Les Entrepreneurs Positifs se révoltent et s’insurgent contre ces dispositions.
Comment peut-on laisser scander le slogan qui accompagne la loi des fiances 2013 :
« Solidaire et responsable pour une France plus juste ! » et ce sans réagir ?
- La suppression de l’abattement de 10% pour frais professionnels, sur les rémunérations des gérants majoritaires, se fonde sur des arguments trompeurs et erronés.
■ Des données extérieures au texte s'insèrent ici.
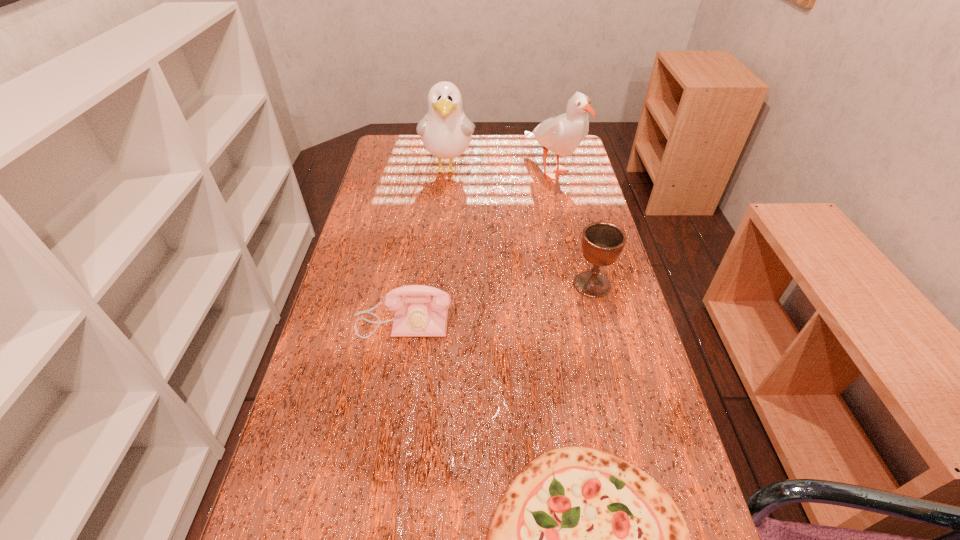 You are a GUI agent. You are given a task and a screenshot of the screen. Output one action in this format:
    pyautogui.click(x=<x>, y=<y>)
    Task: Click on the right gull
    This screenshot has height=540, width=960.
    Given the screenshot: What is the action you would take?
    pyautogui.click(x=562, y=134)

You are a GUI agent. You are given a task and a screenshot of the screen. Output one action in this format:
    pyautogui.click(x=<x>, y=<y>)
    Task: Click on the left gull
    The height and width of the screenshot is (540, 960).
    Given the screenshot: What is the action you would take?
    pyautogui.click(x=446, y=132)

Locate an element on the screen. Image resolution: width=960 pixels, height=540 pixels. the third nearest object is located at coordinates (602, 242).

Identify the location of chalice. (602, 242).

At what (x,y) coordinates should I click in order to perform the action: click on telephone. Please return your answer as a coordinate pair (x, y). Looking at the image, I should click on tap(420, 310).

Locate an element on the screen. the second nearest object is located at coordinates (420, 310).

Identify the location of free region located at the beak of the right gull. (562, 212).

Locate an element on the screen. This screenshot has height=540, width=960. free space located 0.260m on the beak of the left gull is located at coordinates (442, 237).

Where is `vacant area located 0.200m on the left of the chalice`? The height and width of the screenshot is (540, 960). vacant area located 0.200m on the left of the chalice is located at coordinates (497, 285).

Identify the location of free region located on the dial of the fourth farthest object. (383, 450). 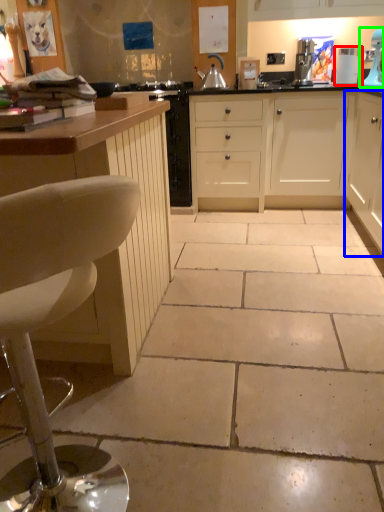 Question: Based on their relative distances, which object is farther from appliance (highlighted by a red box)? Choose from cabinetry (highlighted by a blue box) and home appliance (highlighted by a green box).

Choices:
 (A) cabinetry
 (B) home appliance

Answer: (A) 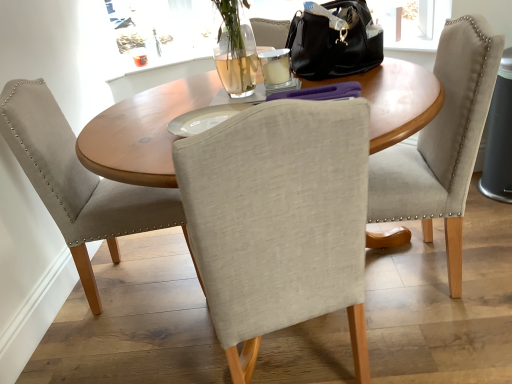 Question: Considering the relative sizes of light gray fabric chair at center, acting as the 2th chair starting from the left, and wooden table at center in the image provided, is light gray fabric chair at center, acting as the 2th chair starting from the left, bigger than wooden table at center?

Choices:
 (A) yes
 (B) no

Answer: (B)

Question: Can we say light gray fabric chair at center, which appears as the 1th chair when viewed from the right, lies outside wooden table at center?

Choices:
 (A) no
 (B) yes

Answer: (B)

Question: Is light gray fabric chair at center, acting as the 2th chair starting from the left, far away from wooden table at center?

Choices:
 (A) no
 (B) yes

Answer: (A)

Question: From a real-world perspective, is light gray fabric chair at center, acting as the 2th chair starting from the left, over wooden table at center?

Choices:
 (A) no
 (B) yes

Answer: (A)

Question: Is light gray fabric chair at center, which appears as the 1th chair when viewed from the right, next to wooden table at center and touching it?

Choices:
 (A) no
 (B) yes

Answer: (A)

Question: Is light gray fabric chair at center, acting as the 2th chair starting from the left, aimed at wooden table at center?

Choices:
 (A) yes
 (B) no

Answer: (B)

Question: Does wooden table at center appear on the right side of light gray fabric chair at left, the 2th chair positioned from the right?

Choices:
 (A) yes
 (B) no

Answer: (A)

Question: Would you say wooden table at center is a long distance from light gray fabric chair at left, placed as the 1th chair when sorted from left to right?

Choices:
 (A) yes
 (B) no

Answer: (B)

Question: Is wooden table at center wider than light gray fabric chair at left, the 2th chair positioned from the right?

Choices:
 (A) yes
 (B) no

Answer: (B)

Question: Are wooden table at center and light gray fabric chair at left, placed as the 1th chair when sorted from left to right, beside each other?

Choices:
 (A) no
 (B) yes

Answer: (A)

Question: Is wooden table at center shorter than light gray fabric chair at left, the 2th chair positioned from the right?

Choices:
 (A) yes
 (B) no

Answer: (B)

Question: Is wooden table at center surrounding light gray fabric chair at left, the 2th chair positioned from the right?

Choices:
 (A) no
 (B) yes

Answer: (A)

Question: From the image's perspective, does black leather handbag at upper center appear lower than wooden table at center?

Choices:
 (A) no
 (B) yes

Answer: (A) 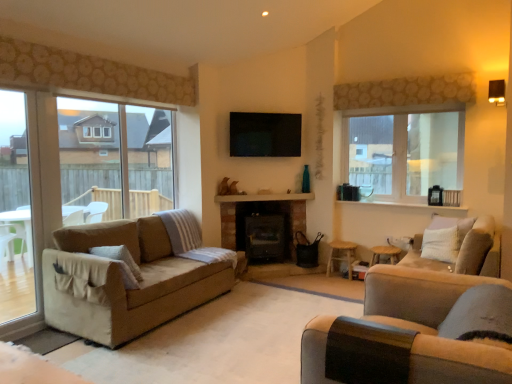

Pourquoi les salariés devraient-ils être épargnés par cette mesure ? « Chef d’entreprise » est-il synonyme de vache à lait ? Pourquoi sanctionner ces hommes et ces femmes qui ont osé entreprendre ? Où sont la solidarité et la justice de cette mesure ?
- L’assujettissement des dividendes distribués au sein des Sarl et des Eurl à toutes les cotisations sociales, pour la partie excédant 10% du capital social, voilà encore une excellente mesure ! A toutes fins utiles, rappelons que les dividendes versés par les SAS à leurs présidents resteront, quant à eux, exemptés de prélèvements sociaux en 2013. Encore une mesure juste et équitable !
- Une tranche d’impôt supplémentaire d’impôt sur le revenu à 45% à partir de 150 000 € ! Facile à contourner ! Il suffira de déclarer 149 999 €.
- Comment pousser nos riches à passer la frontière et à prendre une autre nationalité ? Rien de plus facile ! Imposez leurs revenus à 75% et le tour est joué !
- Un petit coup de rabot supplémentaire sur les niches fiscales. Allez, soyons fous ! Limitons-les à 10 000 € et surtout, n’oublions pas d’y inclure les employeurs à domicile, juste pour leur donner envie de retrouver leurs bons vieux reflexes d’antan !
Aujourd’hui notre bateau tangue dangereusement mais il suffit de pas grand-chose pour l’empêcher de couler !
Karim SABRI, Conseil Fiscal, droit des Affaires, droit des Sociétés.